[GIVEN RECORDS]
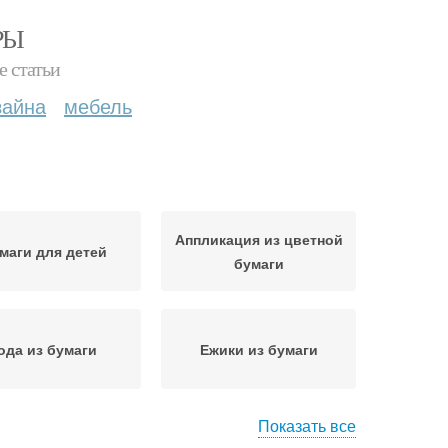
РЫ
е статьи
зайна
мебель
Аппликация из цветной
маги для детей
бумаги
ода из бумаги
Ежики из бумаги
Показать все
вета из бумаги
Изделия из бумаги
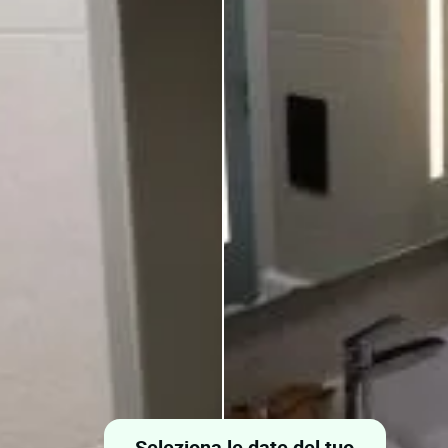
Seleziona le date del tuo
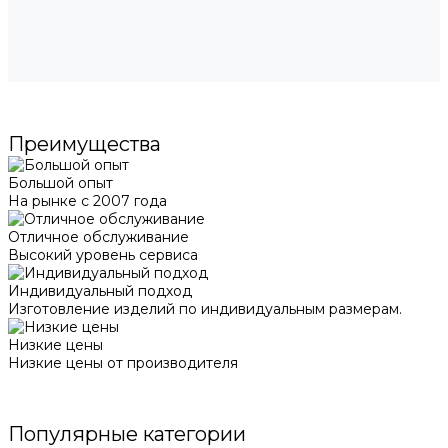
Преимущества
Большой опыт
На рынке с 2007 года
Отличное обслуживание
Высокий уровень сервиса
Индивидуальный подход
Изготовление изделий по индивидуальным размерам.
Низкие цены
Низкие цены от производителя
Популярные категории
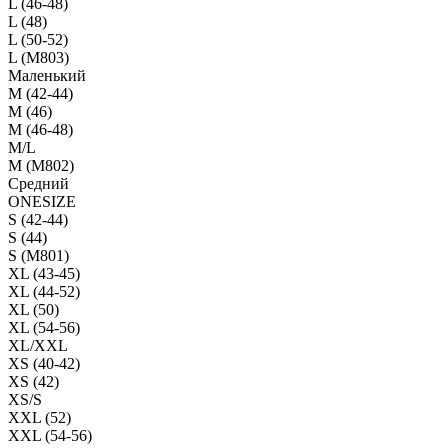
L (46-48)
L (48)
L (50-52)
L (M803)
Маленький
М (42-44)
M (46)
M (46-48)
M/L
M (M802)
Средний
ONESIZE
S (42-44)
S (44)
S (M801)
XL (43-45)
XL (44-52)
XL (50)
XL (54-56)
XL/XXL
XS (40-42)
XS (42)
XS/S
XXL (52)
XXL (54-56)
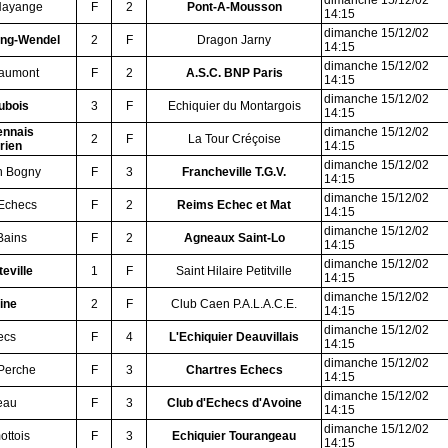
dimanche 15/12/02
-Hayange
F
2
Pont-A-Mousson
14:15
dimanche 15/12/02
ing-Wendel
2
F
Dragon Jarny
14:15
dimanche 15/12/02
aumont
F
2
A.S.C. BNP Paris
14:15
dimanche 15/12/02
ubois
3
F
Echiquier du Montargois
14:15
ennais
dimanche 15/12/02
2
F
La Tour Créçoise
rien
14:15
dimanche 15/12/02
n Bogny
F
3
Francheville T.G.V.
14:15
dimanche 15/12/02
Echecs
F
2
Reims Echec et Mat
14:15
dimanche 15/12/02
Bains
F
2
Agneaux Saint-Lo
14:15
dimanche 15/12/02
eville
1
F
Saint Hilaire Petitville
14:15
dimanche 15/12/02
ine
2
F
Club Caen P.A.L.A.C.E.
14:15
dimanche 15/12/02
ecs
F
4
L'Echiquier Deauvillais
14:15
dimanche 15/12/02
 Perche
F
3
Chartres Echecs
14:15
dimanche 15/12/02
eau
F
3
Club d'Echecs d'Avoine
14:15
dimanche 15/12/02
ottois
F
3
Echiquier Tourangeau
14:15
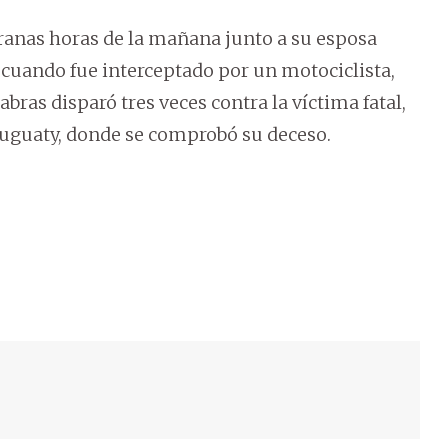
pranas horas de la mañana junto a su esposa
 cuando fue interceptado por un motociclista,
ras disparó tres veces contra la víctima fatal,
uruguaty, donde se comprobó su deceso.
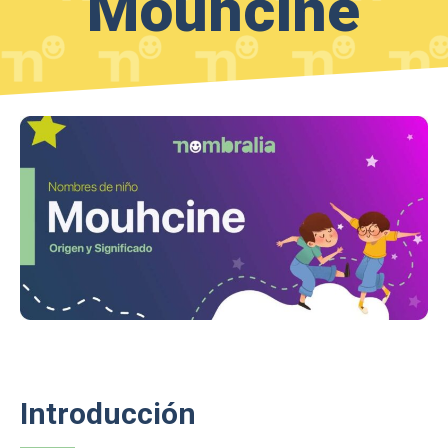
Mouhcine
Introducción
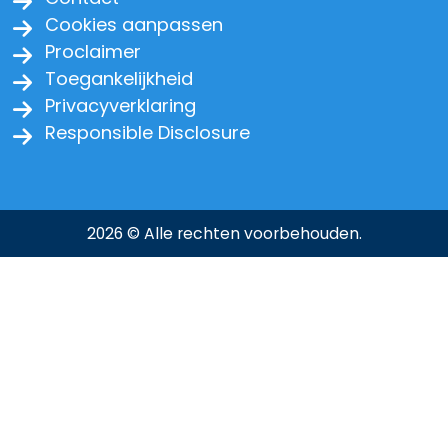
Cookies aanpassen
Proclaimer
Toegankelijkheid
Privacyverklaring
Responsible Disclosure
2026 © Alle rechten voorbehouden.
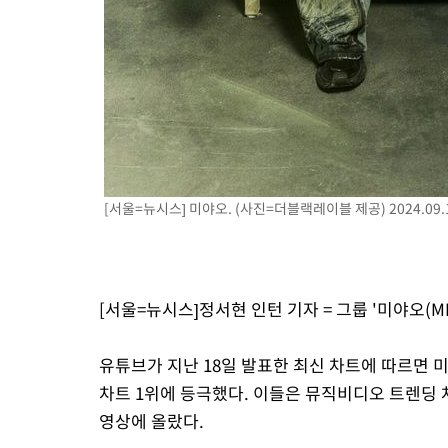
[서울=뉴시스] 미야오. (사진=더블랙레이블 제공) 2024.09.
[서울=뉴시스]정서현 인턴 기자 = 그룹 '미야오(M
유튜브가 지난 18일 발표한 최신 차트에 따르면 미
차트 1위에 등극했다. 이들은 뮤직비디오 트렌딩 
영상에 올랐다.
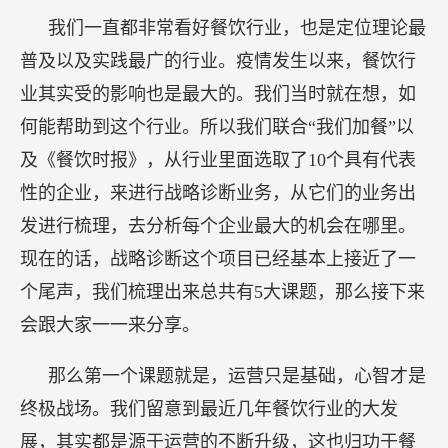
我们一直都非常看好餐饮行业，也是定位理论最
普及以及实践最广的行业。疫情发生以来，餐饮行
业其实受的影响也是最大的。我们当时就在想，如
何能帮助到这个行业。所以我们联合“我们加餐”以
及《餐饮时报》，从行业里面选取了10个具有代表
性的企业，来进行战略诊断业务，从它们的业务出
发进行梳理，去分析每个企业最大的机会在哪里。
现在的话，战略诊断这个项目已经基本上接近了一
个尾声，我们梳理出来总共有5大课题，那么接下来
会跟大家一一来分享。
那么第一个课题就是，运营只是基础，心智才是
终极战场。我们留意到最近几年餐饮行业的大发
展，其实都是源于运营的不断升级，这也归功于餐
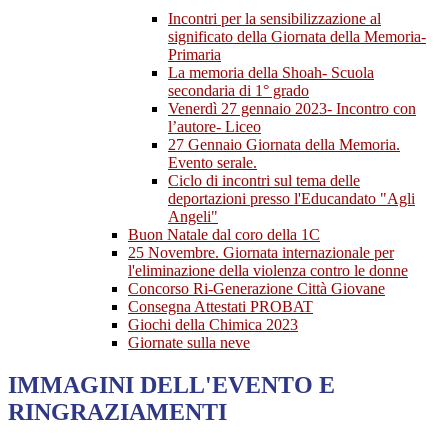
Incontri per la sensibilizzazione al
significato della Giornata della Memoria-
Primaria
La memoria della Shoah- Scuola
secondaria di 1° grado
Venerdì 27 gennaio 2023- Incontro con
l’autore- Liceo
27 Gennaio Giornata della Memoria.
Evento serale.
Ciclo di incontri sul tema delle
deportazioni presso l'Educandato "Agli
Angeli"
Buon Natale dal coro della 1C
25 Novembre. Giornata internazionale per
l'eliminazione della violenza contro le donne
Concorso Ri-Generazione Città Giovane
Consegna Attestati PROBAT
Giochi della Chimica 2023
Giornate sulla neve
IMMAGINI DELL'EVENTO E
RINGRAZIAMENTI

[ACTION ITEM] Quote the listing above in full, except for the pictures.

[RESPONSE TO THIS EXERCISE]
РЫ
е статьи
зайна
мебель
Аппликация из цветной
маги для детей
бумаги
ода из бумаги
Ежики из бумаги
Показать все
вета из бумаги
Изделия из бумаги
Seleziona le date del tuo
Преимущества
Большой опыт
На рынке с 2007 года
Отличное обслуживание
Высокий уровень сервиса
Индивидуальный подход
Изготовление изделий по индивидуальным размерам.
Низкие цены
Низкие цены от производителя
Популярные категории
L (46-48)
L (48)
L (50-52)
L (M803)
Маленький
М (42-44)
M (46)
M (46-48)
M/L
M (M802)
Средний
ONESIZE
S (42-44)
S (44)
S (M801)
XL (43-45)
XL (44-52)
XL (50)
XL (54-56)
XL/XXL
XS (40-42)
XS (42)
XS/S
XXL (52)
XXL (54-56)
dimanche 15/12/02
-Hayange
F
2
Pont-A-Mousson
14:15
dimanche 15/12/02
ing-Wendel
2
F
Dragon Jarny
14:15
dimanche 15/12/02
aumont
F
2
A.S.C. BNP Paris
14:15
dimanche 15/12/02
ubois
3
F
Echiquier du Montargois
14:15
ennais
dimanche 15/12/02
2
F
La Tour Créçoise
rien
14:15
dimanche 15/12/02
n Bogny
F
3
Francheville T.G.V.
14:15
dimanche 15/12/02
Echecs
F
2
Reims Echec et Mat
14:15
dimanche 15/12/02
Bains
F
2
Agneaux Saint-Lo
14:15
dimanche 15/12/02
eville
1
F
Saint Hilaire Petitville
14:15
dimanche 15/12/02
ine
2
F
Club Caen P.A.L.A.C.E.
14:15
dimanche 15/12/02
ecs
F
4
L'Echiquier Deauvillais
14:15
dimanche 15/12/02
 Perche
F
3
Chartres Echecs
14:15
dimanche 15/12/02
eau
F
3
Club d'Echecs d'Avoine
14:15
dimanche 15/12/02
ottois
F
3
Echiquier Tourangeau
14:15
pranas horas de la mañana junto a su esposa
 cuando fue interceptado por un motociclista,
ras disparó tres veces contra la víctima fatal,
uruguaty, donde se comprobó su deceso.
Mouhcine
Introducción
Cookies aanpassen
Proclaimer
Toegankelijkheid
Privacyverklaring
Responsible Disclosure
2026 © Alle rechten voorbehouden.
[서울=뉴시스] 미야오. (사진=더블랙레이블 제공) 2024.09.
[서울=뉴시스]정서현 인턴 기자 = 그룹 '미야오(M
유튜브가 지난 18일 발표한 최신 차트에 따르면 미
차트 1위에 등극했다. 이들은 뮤직비디오 트렌딩 
영상에 올랐다.
我们一直都非常看好餐饮行业，也是定位理论最
普及以及实践最广的行业。疫情发生以来，餐饮行
业其实受的影响也是最大的。我们当时就在想，如
何能帮助到这个行业。所以我们联合“我们加餐”以
及《餐饮时报》，从行业里面选取了10个具有代表
性的企业，来进行战略诊断业务，从它们的业务出
发进行梳理，去分析每个企业最大的机会在哪里。
现在的话，战略诊断这个项目已经基本上接近了一
个尾声，我们梳理出来总共有5大课题，那么接下来
会跟大家一一来分享。
那么第一个课题就是，运营只是基础，心智才是
终极战场。我们留意到最近几年餐饮行业的大发
展，其实都是源于运营的不断升级，这也归功于餐
Incontri per la sensibilizzazione al
significato della Giornata della Memoria-
Primaria
La memoria della Shoah- Scuola
secondaria di 1° grado
Venerdì 27 gennaio 2023- Incontro con
l’autore- Liceo
27 Gennaio Giornata della Memoria.
Evento serale.
Ciclo di incontri sul tema delle
deportazioni presso l'Educandato "Agli
Angeli"
Buon Natale dal coro della 1C
25 Novembre. Giornata internazionale per
l'eliminazione della violenza contro le donne
Concorso Ri-Generazione Città Giovane
Consegna Attestati PROBAT
Giochi della Chimica 2023
Giornate sulla neve
IMMAGINI DELL'EVENTO E
RINGRAZIAMENTI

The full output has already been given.